Aile içi iletişim, gelişimin her döneminde önemlidir; ancak ergenlik dönemi gibi krizlerin ve çatışmaların beklendiği gelişimsel süreçlerde sağlıklı iletişim, bu krizlerin doğru yönetilmesini ve çatışmaların çözümlenmesini sağlar. Bu nedenler anne-baba-çocuk arasındaki iletişimin bebeklik döneminden itibaren doğru modellerle kurulması, gelişimin ilerleyen dönemi olan ergenlik sürecinin de daha kolay atlatılmasının zeminini oluşturur. İletişim sayesinde ergen, aile desteğini hisseder ve bu doğrultuda kararlarını alır. [xii]

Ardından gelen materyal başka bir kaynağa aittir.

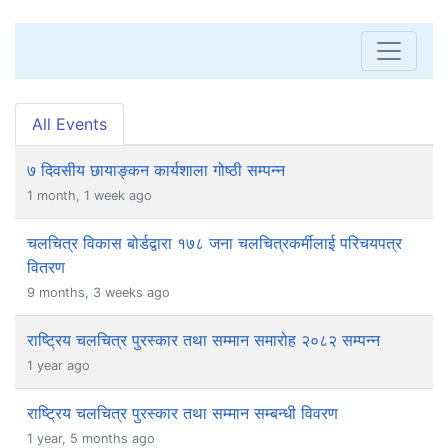
All Events
७ दिवसीय छायाङ्कन कार्यशाला गोष्ठी सम्पन्न
1 month, 1 week ago
चलचित्र विकास बोर्डद्वारा १७८ जना चलचित्रकर्मीलाई परिचयपत्र
वितरण
9 months, 3 weeks ago
राष्ट्रिय चलचित्र पुरस्कार तथा सम्मान समारोह २०८२ सम्पन्न
1 year ago
राष्ट्रिय चलचित्र पुरस्कार तथा सम्मान सम्बन्धी विवरण
1 year, 5 months ago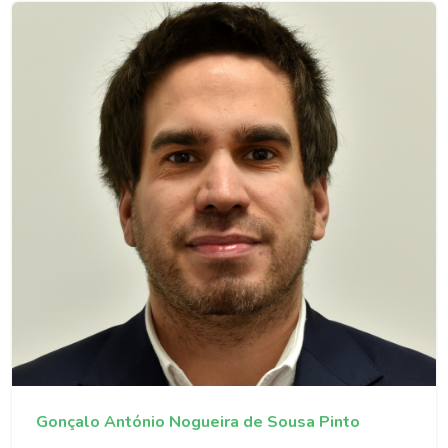
Gonçalo António Nogueira de Sousa Pinto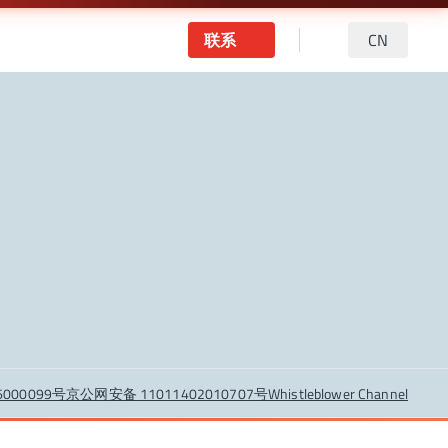
联系
CN
6000099号
京公网安备 11011402010707号
Whistleblower Channel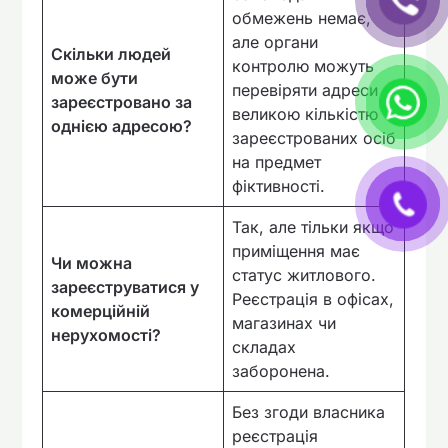
обмежень немає,
але органи
Скільки людей
контролю можуть
може бути
перевіряти адреси з
зареєстровано за
великою кількістю
однією адресою?
зареєстрованих осіб
на предмет
фіктивності.
Так, але тільки якщо
приміщення має
Чи можна
статус житлового.
зареєструватися у
Реєстрація в офісах,
комерційній
магазинах чи
нерухомості?
складах
заборонена.
Без згоди власника
реєстрація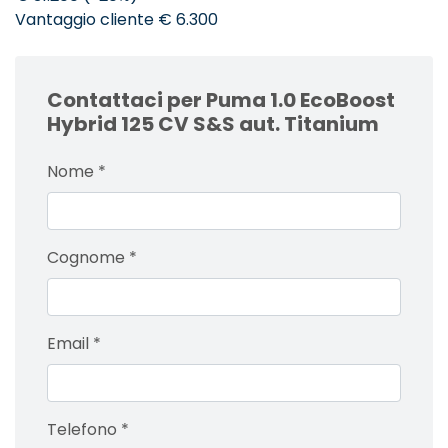
Vantaggio cliente € 6.300
Contattaci per Puma 1.0 EcoBoost
Hybrid 125 CV S&S aut. Titanium
Nome
*
Cognome
*
Email
*
Telefono
*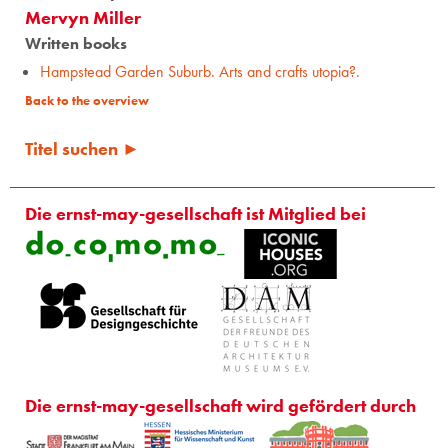
Mervyn Miller
Written books
Hampstead Garden Suburb. Arts and crafts utopia?.
Back to the overview
Titel suchen ►
Die ernst-may-gesellschaft ist Mitglied bei
Die ernst-may-gesellschaft wird gefördert durch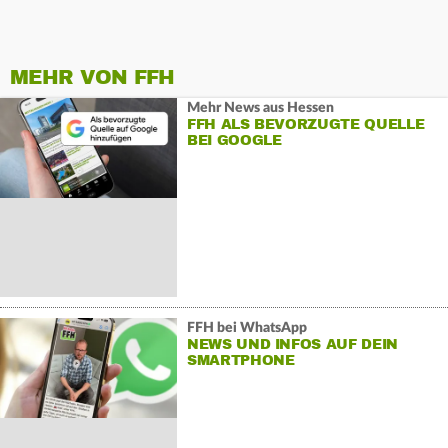
MEHR VON FFH
Mehr News aus Hessen
FFH ALS BEVORZUGTE QUELLE
BEI GOOGLE
FFH bei WhatsApp
NEWS UND INFOS AUF DEIN
SMARTPHONE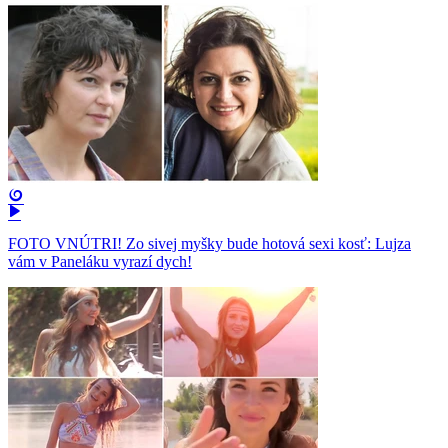
FOTO VNÚTRI! Zo sivej myšky bude hotová sexi kosť: Lujza
vám v Paneláku vyrazí dych!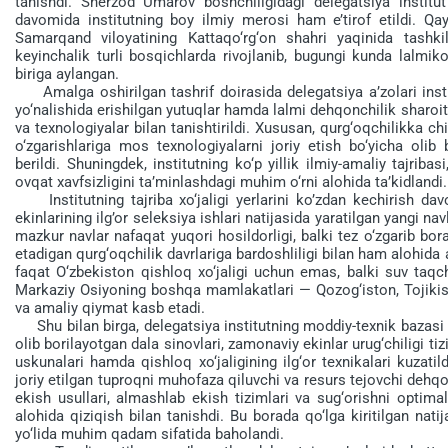
tanishdi. Sherzod Umarov boshchiligidagi delegatsiya instit
davomida institutning boy ilmiy merosi ham e’tirof etildi. Qa
Samarqand viloyatining Kattaqo‘rg‘on shahri yaqinida tashki
keyinchalik turli bosqichlarda rivojlanib, bugungi kunda lalmik
biriga aylangan.
Amalga oshirilgan tashrif doirasida delegatsiya a’zolari institut
yo‘nalishida erishilgan yutuqlar hamda lalmi dehqonchilik sharoi
va texnologiyalar bilan tanishtirildi. Xususan, qurg‘oqchilikka chi
o‘zgarishlariga mos texnologiyalarni joriy etish bo‘yicha olib
berildi. Shuningdek, institutning ko‘p yillik ilmiy-amaliy tajribas
ovqat xavfsizligini ta’minlashdagi muhim o‘rni alohida ta’kidlandi.
Institutning tajriba xo‘jaligi yerlarini ko’zdan kechirish dav
ekinlarining ilg’or seleksiya ishlari natijasida yaratilgan yangi na
mazkur navlar nafaqat yuqori hosildorligi, balki tez o‘zgarib b
etadigan qurg‘oqchilik davrlariga bardoshliligi bilan ham alohida 
faqat O‘zbekiston qishloq xo‘jaligi uchun emas, balki suv taqc
Markaziy Osiyoning boshqa mamlakatlari — Qozog‘iston, Tojikist
va amaliy qiymat kasb etadi.
Shu bilan birga, delegatsiya institutning moddiy-texnik bazasi 
olib borilayotgan dalа sinovlari, zamonaviy ekinlar urug‘chiligi t
uskunalari hamda qishloq xo‘jaligining ilg‘or texnikalari kuzatil
joriy etilgan tuproqni muhofaza qiluvchi va resurs tejovchi dehq
ekish usullari, almashlab ekish tizimlari va sug‘orishni optima
alohida qiziqish bilan tanishdi. Bu borada qo‘lga kiritilgan nati
yo‘lida muhim qadam sifatida baholandi.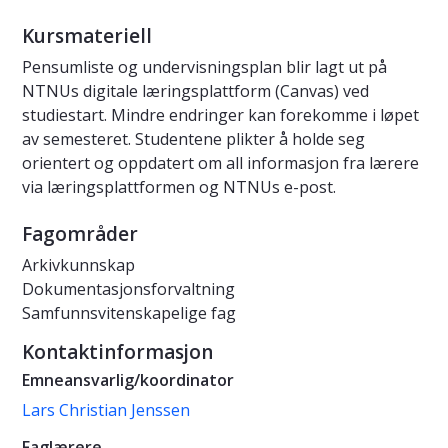
Kursmateriell
Pensumliste og undervisningsplan blir lagt ut på
NTNUs digitale læringsplattform (Canvas) ved
studiestart. Mindre endringer kan forekomme i løpet
av semesteret. Studentene plikter å holde seg
orientert og oppdatert om all informasjon fra lærere
via læringsplattformen og NTNUs e-post.
Fagområder
Arkivkunnskap
Dokumentasjonsforvaltning
Samfunnsvitenskapelige fag
Kontaktinformasjon
Emneansvarlig/koordinator
Lars Christian Jenssen
Faglærere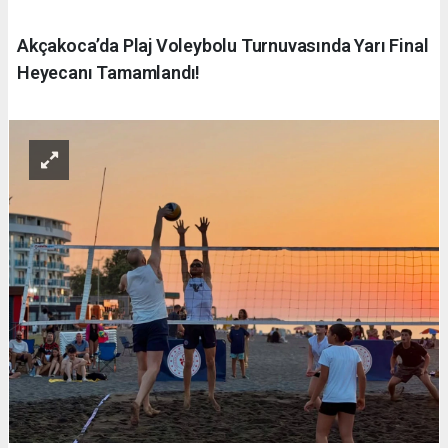
Akçakoca’da Plaj Voleybolu Turnuvasında Yarı Final
Heyecanı Tamamlandı!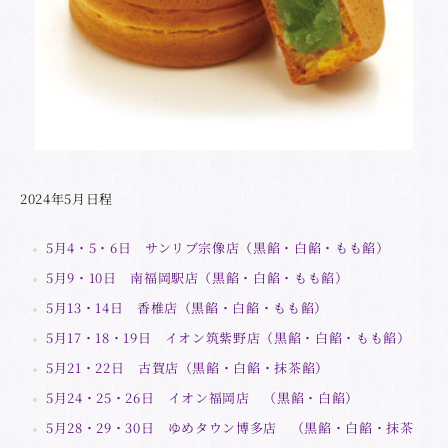
2024年5月日程
5月4・5・6日 サンリブ宗像店（黒餡・白餡・もも餡）
5月9・10日 南福岡駅店（黒餡・白餡・もも餡）
5月13・14日 香椎店（黒餡・白餡・もも餡）
5月17・18・19日 イオン筑紫野店（黒餡・白餡・もも餡）
5月21・22日 古賀店（黒餡・白餡・抹茶餡）
5月24・25・26日 イオン福岡店 （黒餡・白餡）
5月28・29・30日 ゆめタウン博多店 （黒餡・白餡・抹茶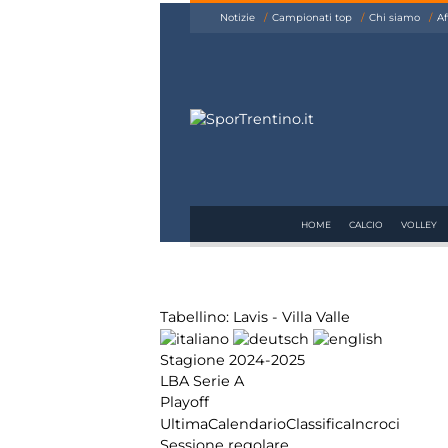
siamo
Notizie
Campionati top
Chi siamo
Af
Affiliazione
Pubblicità
HOME
CALCIO
VOLLEY
Tabellino: Lavis - Villa Valle
Stagione 2024-2025
LBA Serie A
Playoff
Ultima
Calendario
Classifica
Incroci
Sessione regolare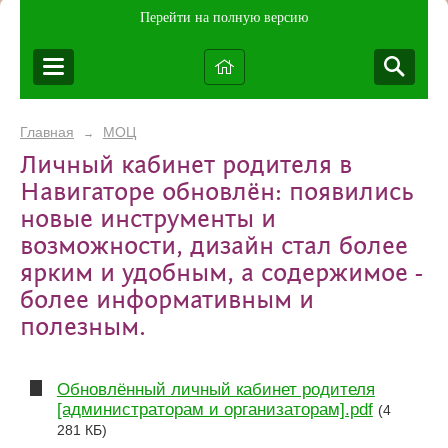
Перейти на полную версию
Главная
МОЦ
→
Личный кабинет родителя в
Навигаторе обновлён: появились
новые инструменты и
возможности, дизайн стал более
ярким и удобным, а содержимое -
более информативным и
полезным.
Обновлённый личный кабинет родителя
[администраторам и организаторам].pdf
(4
281 КБ)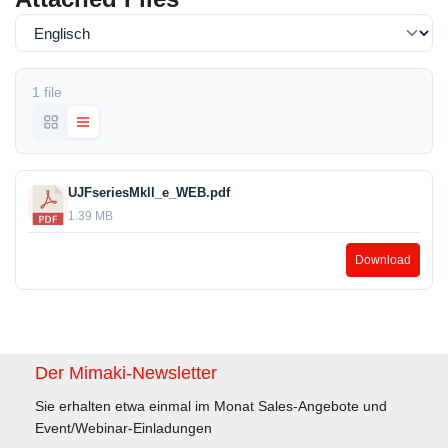
1 file
UJFseriesMkll_e_WEB.pdf
1.39 MB
Download
Der Mimaki-Newsletter
Sie erhalten etwa einmal im Monat Sales-Angebote und
Event/Webinar-Einladungen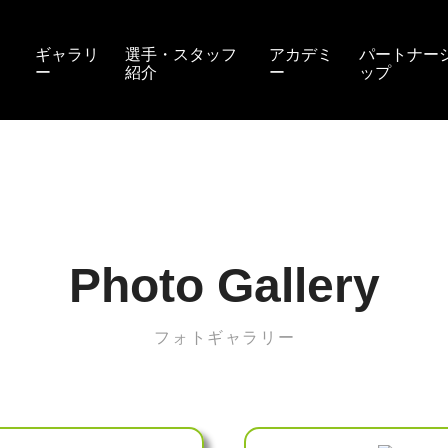
ギャラリ
選手・スタッフ
アカデミ
パートナー
ー
紹介
ー
ップ
スポンサ
サポータ
Photo Gallery
フォトギャラリー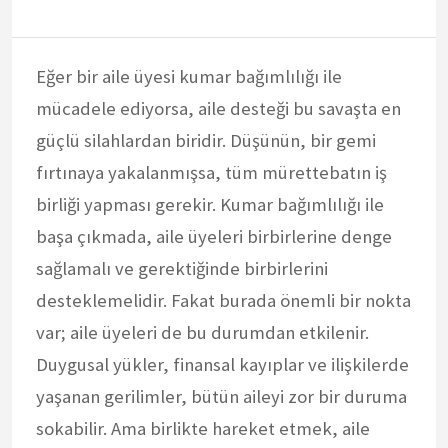
Eğer bir aile üyesi kumar bağımlılığı ile
mücadele ediyorsa, aile desteği bu savaşta en
güçlü silahlardan biridir. Düşünün, bir gemi
fırtınaya yakalanmışsa, tüm mürettebatın iş
birliği yapması gerekir. Kumar bağımlılığı ile
başa çıkmada, aile üyeleri birbirlerine denge
sağlamalı ve gerektiğinde birbirlerini
desteklemelidir. Fakat burada önemli bir nokta
var; aile üyeleri de bu durumdan etkilenir.
Duygusal yükler, finansal kayıplar ve ilişkilerde
yaşanan gerilimler, bütün aileyi zor bir duruma
sokabilir. Ama birlikte hareket etmek, aile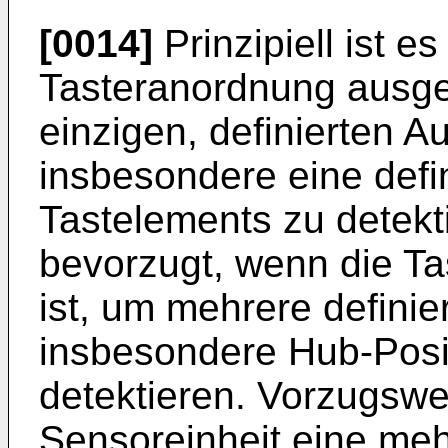
[0014]
Prinzipiell ist e
Tasteranordnung ausgeb
einzigen, definierten A
insbesondere eine defi
Tastelements zu detekti
bevorzugt, wenn die T
ist, um mehrere defini
insbesondere Hub-Posi
detektieren. Vorzugswe
Sensoreinheit eine meh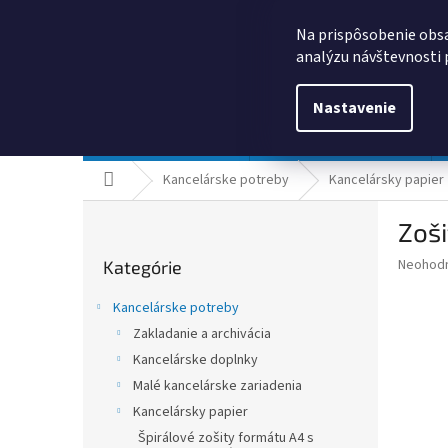
Prejsť
0385325635
obchod@kancpapier.sk
na
Na prispôsobenie obsa
obsah
analýzu návštevnosti 
Nastavenie
Kancelárske potreby
Technologické výrobky
Domov
Kancelárske potreby
Kancelársky papier
B
Zoši
o
Preskočiť
č
Priemer
Neohod
Kategórie
kategórie
n
hodnote
ý
produkt
Kancelárske potreby
p
je
Zakladanie a archivácia
0,0
a
z
Kancelárske doplnky
n
5
e
Malé kancelárske zariadenia
hviezdič
l
Kancelársky papier
Špirálové zošity formátu A4 s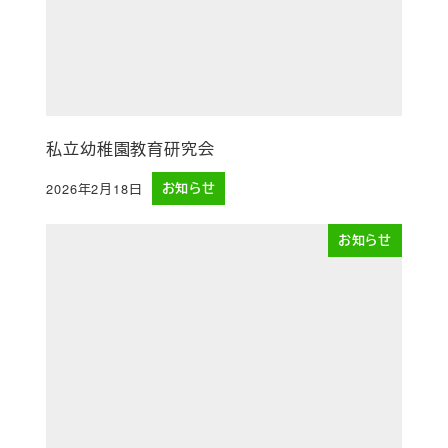
私立幼稚園教育研究会
2026年2月18日
お知らせ
投稿日
お知らせ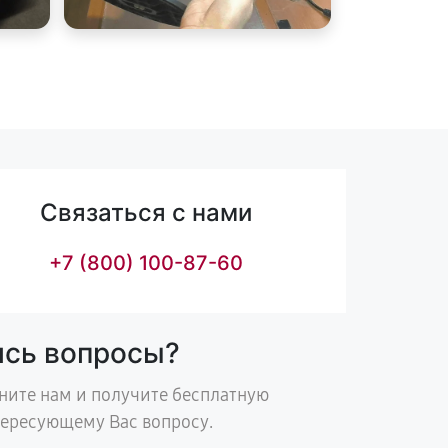
Связаться с нами
+7 (800) 100-87-60
ись вопросы?
ните нам и получите бесплатную
тересующему Вас вопросу.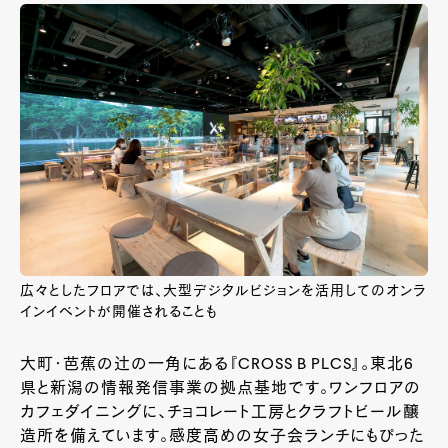
広々としたフロアでは、大型デジタルビジョンを活用してのオンラ
インイベントが開催されることも
大町・芭蕉の辻の一角にある『CROSS B PLCS』。東北6
県と新潟の情報発信事業の拠点基地です。ワンフロアの
カフェダイニングに、チョコレート工房とクラフトビール醸
造所を備えています。感度高めの女子会ランチにもぴった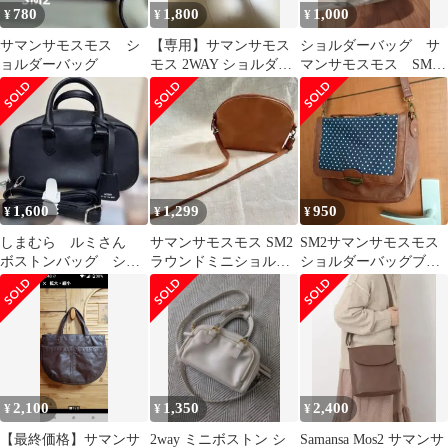
780
1,800
1,000
¥
¥
¥
サマンサモスモス シ
【専用】サマンサモス
ショルダーバッグ サ
ョルダーバッグ
モス 2WAY ショルダー
マンサモスモス SM2
バッグ ブラウン
グレー ナイロン
1,600
1,299
950
¥
¥
¥
しまむら ルミさん
サマンサモスモス SM2
SM2サマンサモスモス
ボストンバッグ ショ
ラウンドミニショルダ
ショルダーバッグブラ
ルダーバッグ
ー キャメル バッグ
ウン斜めがけ茶メルカ
リ祭までの値下げ
2,100
1,350
2,400
¥
¥
¥
【最終価格】サマンサ
2way ミニボストン シ
Samansa Mos2 サマンサ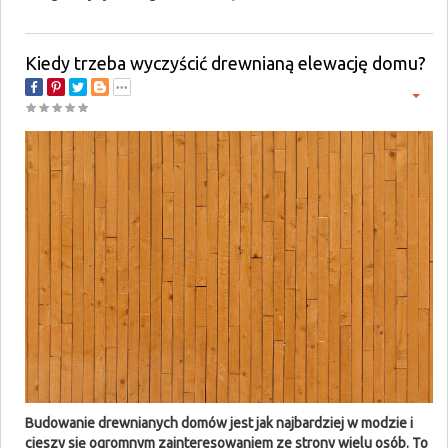
Kiedy trzeba wyczyścić drewnianą elewację domu?
Budowanie drewnianych domów jest jak najbardziej w modzie i
cieszy się ogromnym zainteresowaniem ze strony wielu osób. To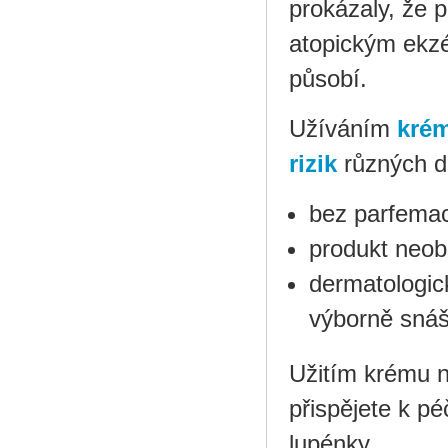
prokázaly, že 
atopickým ekzé
působí.
Užíváním
krém
rizik
různých 
bez parfemac
produkt neobs
dermatologick
výborně snáš
Užitím krému 
přispějete k p
lupénky.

Ebeveynlerin çocuklarıyla sağlıklı bir iletişim kurmasında bilindik iletişim kanalları vardır. Bunlar dinleme, konuşma ve beden dili olarak üç kısımda incelenebilir.

Dinleme

Ebeveynlerin çocuklarıyla sağlıklı bir iletişim kurmasının ilk şartı, onları ciddiye alıp dinlemekten geçer.

Dinleme, görüntülerin ve seslerin farkında olarak bu uyaranlara dikkati verme ile başlayan, belirli işitsel uyaranların tanınması ile devam eden ve bu işaretlerin anlamlandırılması ile son bulan süreçtir. Dinlemenin içeriğinde ilgi, algı ve tepki verme olarak üç süreç bulunmaktadır. Dinleyici, karşıdan gelecek olan mesaja ilgi göstermeli, mesajı algılamalı ve karşılığında bir tepki vermelidir. Buradaki tepki verme sürecinin olmaması durumunda dinleme süreci tamamlanmaz ve iletişim süreci yalnızca işitme ile sınırlı kalır.[xiii]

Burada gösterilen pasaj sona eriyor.